Jason Sorgini, Board of Supervisors vice president and candidate for re-election in November, told me “The Board of Supervisors has shown in both word and deed that we are committed to supporting thoughtful business development in Lower Providence. We are excited to partner with the newly created Lower Providence Business Association to promote the businesses that already exist in our community and to show potential business owners that Lower Providence is a wonderful place to locate their commercial business. The leadership of the business association has been in continuous conversation with our Township Business Development Committee and has shared many positive aspects they find abuot doing business in Lower Providence, as well as some constructive feedback on how we as a Board can do more to promote our local businesses. We are looking forward to continuing t this awesome conversation and to doing all we can do as Supervisors to ensure the success of businesses in our Township.”

Board chairman Colleen Eckman stated in March: “We are thrilled at their interest and the things we can accomplish together. The successes of our businesses impact our residents, and that’s our mission here at the Township, to make sure things are running smoothly”.

Other attempts at similar organizations have been tried previously. The Park Pointe At Lower Providence Business Association, to have been made up of businesses in the corporate center between Egypt, Rittenhouse and South Trooper Road, never really took off.  It was originally intended to operate similarly to a Chamber of Commerce and be a business advocacy group. PJM Interconnection made their auditorium available and offered to help with other aspects. Roth said this group was comprised of primarily Monday-Friday, 8-5 type larger corporations rather than mom & pop shops who are more local and embedded in community. In addition, bigger corporations tend to be aligned with other groups that are more attendant to their specific concerns, such as the Greater Valley Forge Transportation Management Association, in order to address relevant issues such as commuter issues for their employees.  

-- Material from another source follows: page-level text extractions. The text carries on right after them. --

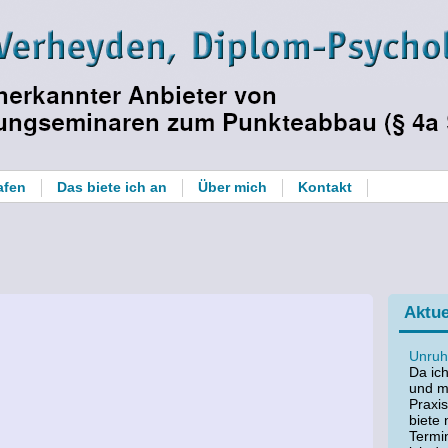
afen
Das biete ich an
Über mich
Kontakt
Aktue
Unruh
Da ic
und me
Praxi
biete 
Termi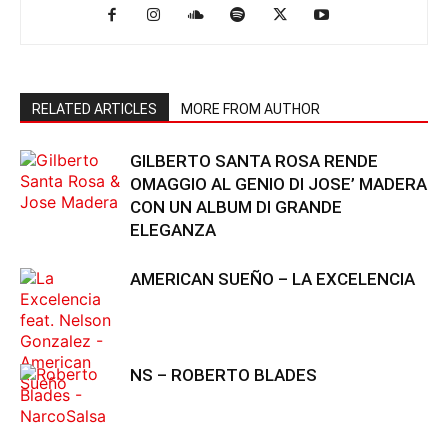
RELATED ARTICLES
MORE FROM AUTHOR
GILBERTO SANTA ROSA RENDE
OMAGGIO AL GENIO DI JOSE’ MADERA
CON UN ALBUM DI GRANDE
ELEGANZA
AMERICAN SUEÑO – LA EXCELENCIA
NS – ROBERTO BLADES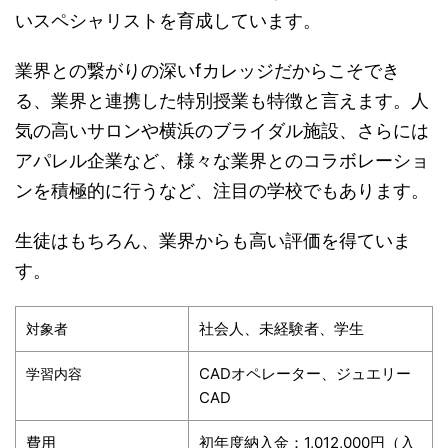
いスペシャリストを育成しています。
業界との繋がりの深いfカレッジだからこそでき
る、業界と連携した特別授業も特徴と言えます。人
気の高いサロンや横浜のブライダル施設、さらには
アパレル企業など、様々な業界とのコラボレーショ
ンを積極的に行うなど、注目の学校でもあります。
生徒はもちろん、業界からも高い評価を得ていま
す。
社会人、未経験者、学生
対象者
CADオペレーター、ジュエリー
学習内容
CAD
費用
初年度納入金：1,012,000円（入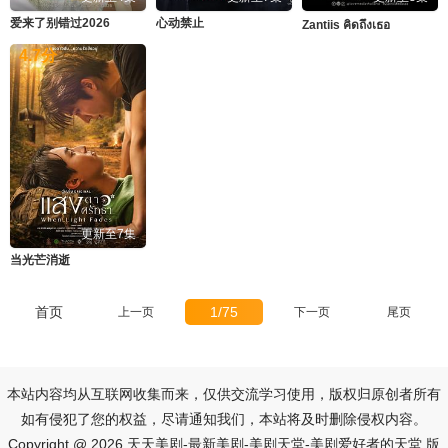
爱来了别错过2026
心动禁止
Zantiis คิดถึงเธอ
4.7
分
更新至7集
当光芒消逝
首页
1/75
上一页
下一页
尾页
本站内容均从互联网收集而来，仅供交流学习使用，版权归原创者所有
如有侵犯了您的权益，尽请通知我们，本站将及时删除侵权内容。
Copyright @ 2026 天天美剧-最新美剧-美剧天堂-美剧爱好者的天堂 版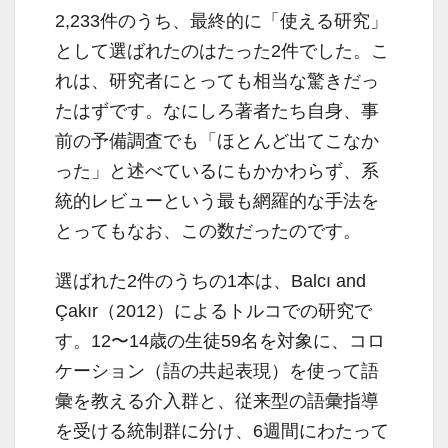
2,233件のうち、最終的に「使える研究」
として選ばれたのはたった2件でした。こ
れは、研究者にとっても相当な驚きだっ
たはずです。なにしろ著者たち自身、事
前の予備調査でも「ほとんど出てこなか
った」と述べているにもかかわらず、系
統的レビューという最も網羅的な手法を
とってもなお、この数だったのです。
選ばれた2件のうちの1本は、Balcı and
Çakır（2012）によるトルコでの研究で
す。12〜14歳の生徒59名を対象に、コロ
ケーション（語の共起表現）を使って語
彙を教える介入群と、従来型の語彙指導
を受ける統制群に分け、6週間にわたって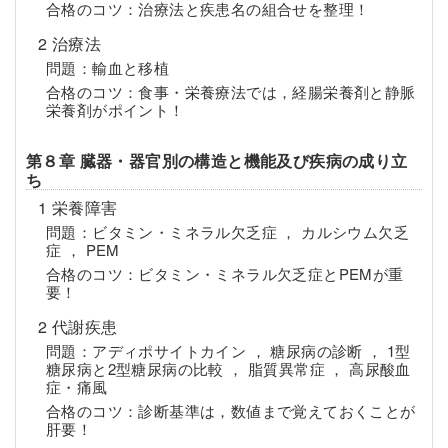
合格のコツ：治療法と疾患名の組合せを整理！
2 治療法
問題：輸血と移植
合格のコツ：食事・栄養療法では，経腸栄養剤と静脈
栄養剤がポイント！
第８章 臓器・器官別の構造と機能及び疾病の成り立
ち
1 栄養障害
問題：ビタミン・ミネラル欠乏症 ， カルシウム欠乏
症 ， PEM
合格のコツ：ビタミン・ミネラル欠乏症とPEMが重
要！
2 代謝疾患
問題：アディポサイトカイン ， 糖尿病の診断 ， 1型
糖尿病と2型糖尿病の比較 ， 脂質異常症 ， 高尿酸血
症・痛風
合格のコツ：診断基準は，数値まで覚えておくことが
肝要！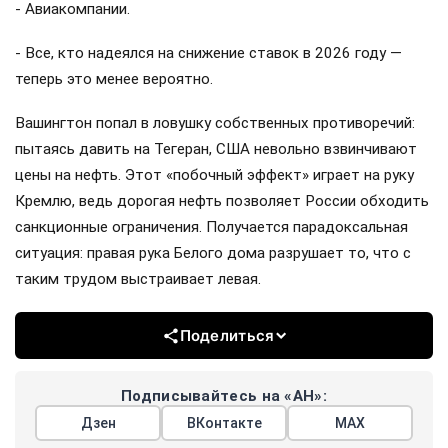
- Авиакомпании.
- Все, кто надеялся на снижение ставок в 2026 году —
теперь это менее вероятно.
Вашингтон попал в ловушку собственных противоречий:
пытаясь давить на Тегеран, США невольно взвинчивают
цены на нефть. Этот «побочный эффект» играет на руку
Кремлю, ведь дорогая нефть позволяет России обходить
санкционные ограничения. Получается парадоксальная
ситуация: правая рука Белого дома разрушает то, что с
таким трудом выстраивает левая.
Поделиться
Подписывайтесь на «АН»:
Дзен
ВКонтакте
МАХ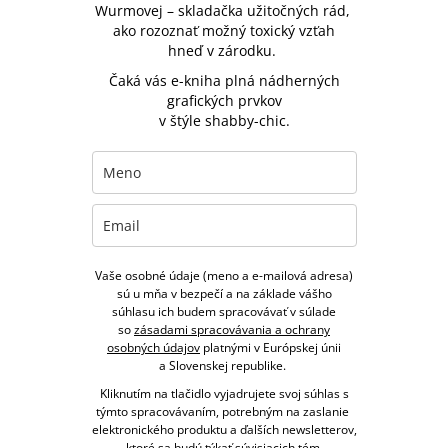
Wurmovej – skladačka užitočných rád,
ako rozoznať možný toxický vzťah
hneď v zárodku.
Čaká vás e-kniha plná nádherných
grafických prvkov
v štýle shabby-chic.
Vaše osobné údaje (meno a e-mailová adresa)
sú u mňa v bezpečí a na základe vášho
súhlasu ich budem spracovávať v súlade
so
zásadami spracovávania a ochrany
osobných údajov
platnými v Európskej únii
a Slovenskej republike.
Kliknutím na tlačidlo vyjadrujete svoj súhlas s
týmto spracovávaním, potrebným na zaslanie
elektronického produktu a ďalších newsletterov,
ktoré sa budú týkať súvisiacich tém.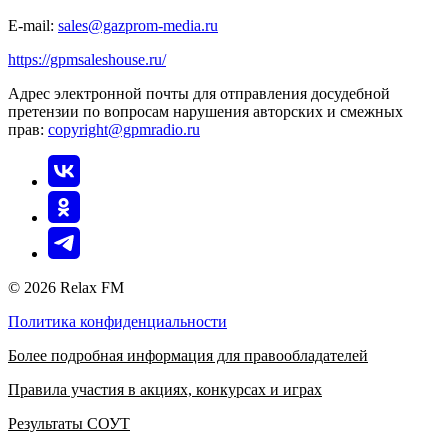
E-mail:
sales@gazprom-media.ru
https://gpmsaleshouse.ru/
Адрес электронной почты для отправления досудебной
претензии по вопросам нарушения авторских и смежных
прав:
copyright@gpmradio.ru
© 2026 Relax FM
Политика конфиденциальности
Более подробная информация для правообладателей
Правила участия в акциях, конкурсах и играх
Результаты СОУТ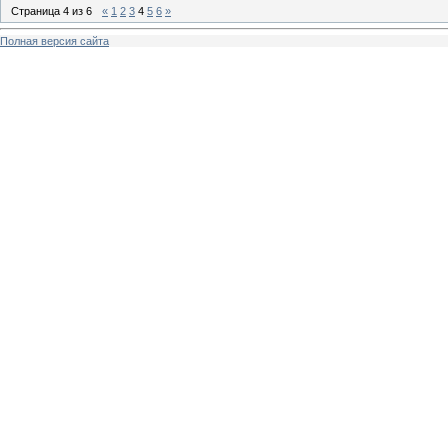
Страница
4
из
6
«
1
2
3
4
5
6
»
Полная версия сайта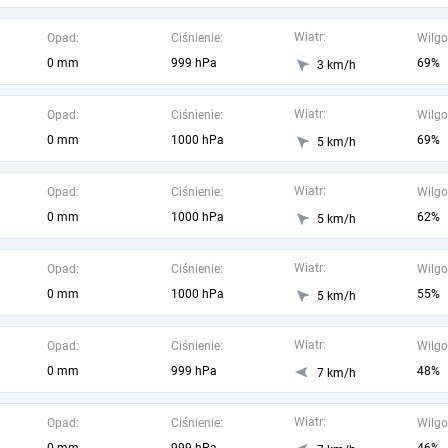
Wiatr:
Opad:
Ciśnienie:
Wilgo
0 mm
999 hPa
69%
3 km/h
Wiatr:
Opad:
Ciśnienie:
Wilgo
0 mm
1000 hPa
69%
5 km/h
Wiatr:
Opad:
Ciśnienie:
Wilgo
0 mm
1000 hPa
62%
5 km/h
Wiatr:
Opad:
Ciśnienie:
Wilgo
0 mm
1000 hPa
55%
5 km/h
Wiatr:
Opad:
Ciśnienie:
Wilgo
0 mm
999 hPa
48%
7 km/h
Wiatr:
Opad:
Ciśnienie:
Wilgo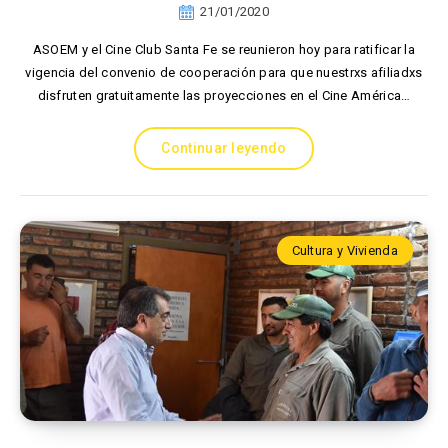
21/01/2020
ASOEM y el Cine Club Santa Fe se reunieron hoy para ratificar la
vigencia del convenio de cooperación para que nuestrxs afiliadxs
disfruten gratuitamente las proyecciones en el Cine América…
Continuar leyendo
Cultura y Vivienda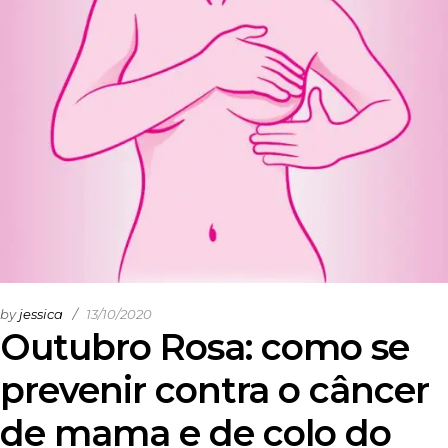
by
jessica
13/10/2020
Outubro Rosa: como se
prevenir contra o câncer
de mama e de colo do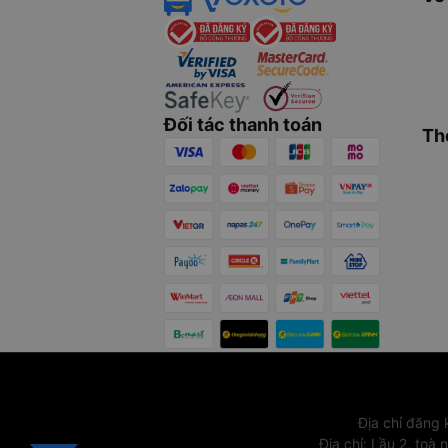
Đối tác thanh toán
Th
Địa chỉ đăng
Địa chỉ
:
Lầu 2, toà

Currently the LPBA is solidifying how the organization will operate, such as who will be eligible to become a member; how elections and terms for their officers and executive board will work; fundraising, promoting and marketing the LPBA itself and its member businesses; designing a logo, and setting up its website and content.  

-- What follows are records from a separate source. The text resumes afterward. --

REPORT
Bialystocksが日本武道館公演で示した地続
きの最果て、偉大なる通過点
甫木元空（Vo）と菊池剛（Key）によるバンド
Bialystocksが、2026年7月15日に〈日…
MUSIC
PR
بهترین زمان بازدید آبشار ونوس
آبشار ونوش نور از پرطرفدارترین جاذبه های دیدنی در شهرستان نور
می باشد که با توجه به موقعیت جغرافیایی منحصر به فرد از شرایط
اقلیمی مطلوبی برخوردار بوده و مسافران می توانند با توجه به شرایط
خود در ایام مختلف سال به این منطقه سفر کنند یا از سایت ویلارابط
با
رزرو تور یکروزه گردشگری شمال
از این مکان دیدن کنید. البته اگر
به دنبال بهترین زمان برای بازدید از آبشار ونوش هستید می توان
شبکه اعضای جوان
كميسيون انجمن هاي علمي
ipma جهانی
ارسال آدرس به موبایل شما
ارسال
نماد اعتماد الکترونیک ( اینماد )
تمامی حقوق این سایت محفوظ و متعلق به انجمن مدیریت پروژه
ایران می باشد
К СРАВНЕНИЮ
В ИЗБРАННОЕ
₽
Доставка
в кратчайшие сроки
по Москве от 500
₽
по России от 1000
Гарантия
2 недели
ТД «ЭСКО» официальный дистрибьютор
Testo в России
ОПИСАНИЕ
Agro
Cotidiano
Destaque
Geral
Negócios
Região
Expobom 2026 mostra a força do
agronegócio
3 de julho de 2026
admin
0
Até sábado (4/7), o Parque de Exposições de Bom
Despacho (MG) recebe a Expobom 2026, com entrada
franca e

A steering committee has been established to prioritize issues they want to address with the Township and to facilitate having Township officials speak at future meetings to educate and provide updates.  Chair Carol Foley, owner of, along with committee members Gerry Warner of Security 5 (residential and commercial security systems), Joe Ferarro of FindANerd (computer repair) and Margaret Vechy, a realtor with Keller Williams, spearhead this effort.  

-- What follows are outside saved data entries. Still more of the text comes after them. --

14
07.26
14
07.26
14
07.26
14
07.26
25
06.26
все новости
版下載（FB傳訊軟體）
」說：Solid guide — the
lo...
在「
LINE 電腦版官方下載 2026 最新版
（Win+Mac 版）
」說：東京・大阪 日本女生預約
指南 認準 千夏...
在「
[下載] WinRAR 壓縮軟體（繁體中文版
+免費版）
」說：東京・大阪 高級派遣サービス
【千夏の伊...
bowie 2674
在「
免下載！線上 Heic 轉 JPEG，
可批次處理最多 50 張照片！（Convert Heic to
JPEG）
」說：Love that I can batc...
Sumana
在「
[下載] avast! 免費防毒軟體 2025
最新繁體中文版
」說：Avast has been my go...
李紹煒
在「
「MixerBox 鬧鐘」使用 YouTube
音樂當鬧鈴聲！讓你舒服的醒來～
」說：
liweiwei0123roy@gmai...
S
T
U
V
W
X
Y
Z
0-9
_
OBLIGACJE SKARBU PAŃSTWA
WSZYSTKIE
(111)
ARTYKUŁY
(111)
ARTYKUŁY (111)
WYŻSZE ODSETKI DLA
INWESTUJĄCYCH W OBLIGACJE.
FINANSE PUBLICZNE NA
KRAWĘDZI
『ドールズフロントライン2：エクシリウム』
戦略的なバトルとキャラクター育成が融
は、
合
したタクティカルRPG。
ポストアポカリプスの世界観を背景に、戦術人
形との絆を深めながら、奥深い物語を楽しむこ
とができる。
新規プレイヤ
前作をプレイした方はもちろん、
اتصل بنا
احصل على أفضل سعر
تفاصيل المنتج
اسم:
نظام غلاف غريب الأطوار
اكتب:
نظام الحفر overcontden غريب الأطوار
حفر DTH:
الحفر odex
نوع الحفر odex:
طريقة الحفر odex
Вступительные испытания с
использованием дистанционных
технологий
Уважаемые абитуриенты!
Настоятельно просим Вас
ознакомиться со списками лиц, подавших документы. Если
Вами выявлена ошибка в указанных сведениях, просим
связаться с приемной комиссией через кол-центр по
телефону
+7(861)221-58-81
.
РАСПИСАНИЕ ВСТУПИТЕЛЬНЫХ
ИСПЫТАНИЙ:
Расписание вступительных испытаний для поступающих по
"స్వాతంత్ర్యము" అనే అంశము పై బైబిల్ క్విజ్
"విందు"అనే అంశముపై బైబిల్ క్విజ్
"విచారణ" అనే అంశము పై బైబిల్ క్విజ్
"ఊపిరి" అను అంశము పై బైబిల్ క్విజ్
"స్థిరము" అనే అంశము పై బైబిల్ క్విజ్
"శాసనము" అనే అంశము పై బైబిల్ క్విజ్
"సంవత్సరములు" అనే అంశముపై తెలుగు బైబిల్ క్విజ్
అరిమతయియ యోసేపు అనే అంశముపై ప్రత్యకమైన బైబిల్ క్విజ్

The LPBA introduced themselves to the Board of Supervisors at a March 2017 meeting and has already participated in one staff solicitor meeting with the Township thus far. Schadler reported it was very positive, that “a lot of the meeting appeared to be them feeling out our attitude toward the Township”, and that Township officials were very receptive to coming and speaking to the group. Going forward, their meetings will be the second Wednesday of each month starting at 6 pm; locations will rotate.

After attending several LPBA meetings, I believe they’ve got great energy and ideas, and I’m convinced they’re going to do great things to promote our business community and showcase the fine vendors and businesses located here in Lower Providence.